Many statistical tests were performed in evaluating the potential risk factors and end points. Although we cannot exclude the possibility of chance associations, there is biological rationale and consistency in our findings. The relationships need further study where longer follow-up and larger populations of older subjects are possible.

In summary, 5-year incidence data from this study show an increased risk of progression of ARM and incidence of late ARM in eyes that underwent cataract surgery.
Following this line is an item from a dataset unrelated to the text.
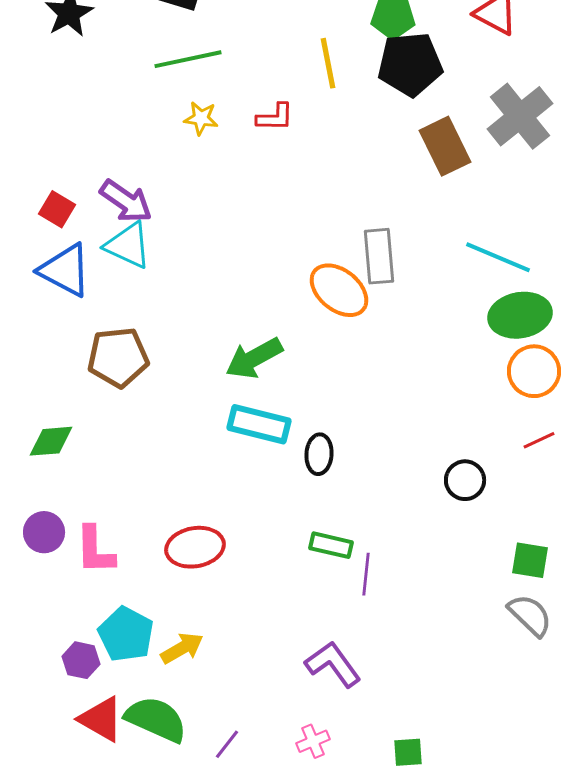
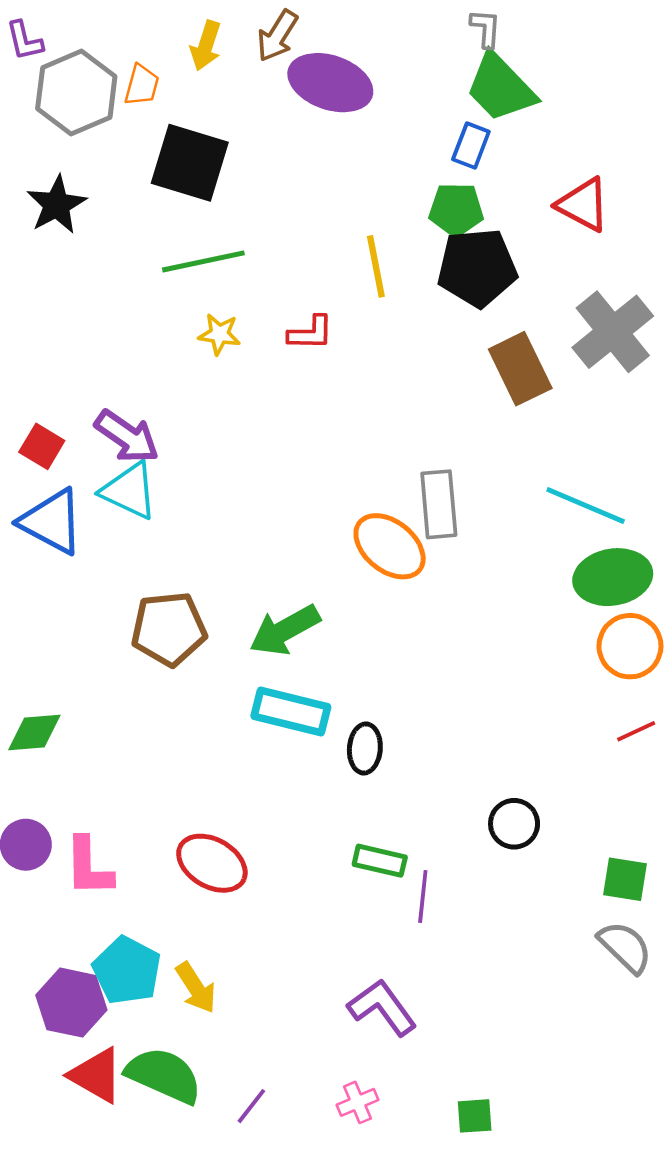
brown pentagon: (118, 357) -> (169, 629), moved
black circle: (465, 480) -> (514, 824), moved
red ellipse: (195, 547) -> (212, 863), turned 40
yellow arrow: (182, 648) -> (196, 988), turned 87
purple hexagon: (81, 660) -> (71, 1003), size x1.5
The relationship of cataract surgery to ARM needs further confirmation in other studies.

Accepted for publication December 5, 1997.

This research was supported by grant EYO6594 from the National Institutes of Health, Bethesda, Md (Drs R. Klein and B. E. K. Klein) and, in part, by a Senior Scientific Investigator Award from Research to Prevent Blindness, New York, NY (Dr R. Klein).

We thank the Beaver Dam Eye Study Scientific Advisory Board: Mary Frances Cotch, PhD, Mae Gordon, PhD, Lee Jampol, MD, Daniel Seigel, PhD, and Robert Wallace, MD, and our collaborators: George Davis, MD, Alan Ehrhardt, MD, Mari Palta, PhD, and Julie Mares-Perlman, for their contributions.

Reprints: Ronald Klein, MD, MPH, Department of Ophthalmology and Visual Sciences, University of Wisconsin–Madison, 610 N Walnut St, 460 WARF, Madison, WI 53705-2397.